Each line below is to be copied exactly as it appears.

<<<<

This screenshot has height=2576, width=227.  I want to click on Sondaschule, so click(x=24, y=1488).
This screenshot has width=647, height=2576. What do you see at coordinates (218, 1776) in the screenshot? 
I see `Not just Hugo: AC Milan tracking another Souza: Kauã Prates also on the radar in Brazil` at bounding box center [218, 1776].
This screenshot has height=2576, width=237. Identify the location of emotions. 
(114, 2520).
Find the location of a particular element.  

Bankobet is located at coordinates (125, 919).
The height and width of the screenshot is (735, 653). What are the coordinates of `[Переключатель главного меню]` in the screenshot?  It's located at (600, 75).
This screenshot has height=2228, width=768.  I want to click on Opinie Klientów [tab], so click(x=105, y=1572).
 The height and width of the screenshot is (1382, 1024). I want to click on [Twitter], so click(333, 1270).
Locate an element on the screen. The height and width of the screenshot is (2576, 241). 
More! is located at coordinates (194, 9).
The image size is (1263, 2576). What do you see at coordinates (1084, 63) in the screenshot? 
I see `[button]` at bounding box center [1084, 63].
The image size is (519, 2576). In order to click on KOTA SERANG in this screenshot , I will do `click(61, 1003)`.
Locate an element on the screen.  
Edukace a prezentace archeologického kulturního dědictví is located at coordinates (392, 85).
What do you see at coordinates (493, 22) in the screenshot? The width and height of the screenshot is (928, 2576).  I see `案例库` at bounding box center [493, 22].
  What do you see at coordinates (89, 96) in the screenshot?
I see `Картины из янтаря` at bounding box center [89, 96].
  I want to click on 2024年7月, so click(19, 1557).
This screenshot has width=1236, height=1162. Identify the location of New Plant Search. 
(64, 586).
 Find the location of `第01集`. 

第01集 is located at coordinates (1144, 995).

>>>>

=== Finished exercise ===
This screenshot has height=2576, width=227.  I want to click on Sondaschule, so click(x=24, y=1488).
This screenshot has width=647, height=2576. What do you see at coordinates (218, 1776) in the screenshot? 
I see `Not just Hugo: AC Milan tracking another Souza: Kauã Prates also on the radar in Brazil` at bounding box center [218, 1776].
This screenshot has height=2576, width=237. Identify the location of emotions. 
(114, 2520).
Find the location of a particular element.  

Bankobet is located at coordinates (125, 919).
The height and width of the screenshot is (735, 653). What are the coordinates of `[Переключатель главного меню]` in the screenshot?  It's located at (600, 75).
This screenshot has height=2228, width=768.  I want to click on Opinie Klientów [tab], so click(x=105, y=1572).
 The height and width of the screenshot is (1382, 1024). I want to click on [Twitter], so click(333, 1270).
Locate an element on the screen. The height and width of the screenshot is (2576, 241). 
More! is located at coordinates (194, 9).
The image size is (1263, 2576). What do you see at coordinates (1084, 63) in the screenshot? 
I see `[button]` at bounding box center [1084, 63].
The image size is (519, 2576). In order to click on KOTA SERANG in this screenshot , I will do `click(61, 1003)`.
Locate an element on the screen.  
Edukace a prezentace archeologického kulturního dědictví is located at coordinates (392, 85).
What do you see at coordinates (493, 22) in the screenshot? The width and height of the screenshot is (928, 2576).  I see `案例库` at bounding box center [493, 22].
  What do you see at coordinates (89, 96) in the screenshot?
I see `Картины из янтаря` at bounding box center [89, 96].
  I want to click on 2024年7月, so click(19, 1557).
This screenshot has width=1236, height=1162. Identify the location of New Plant Search. 
(64, 586).
 Find the location of `第01集`. 

第01集 is located at coordinates (1144, 995).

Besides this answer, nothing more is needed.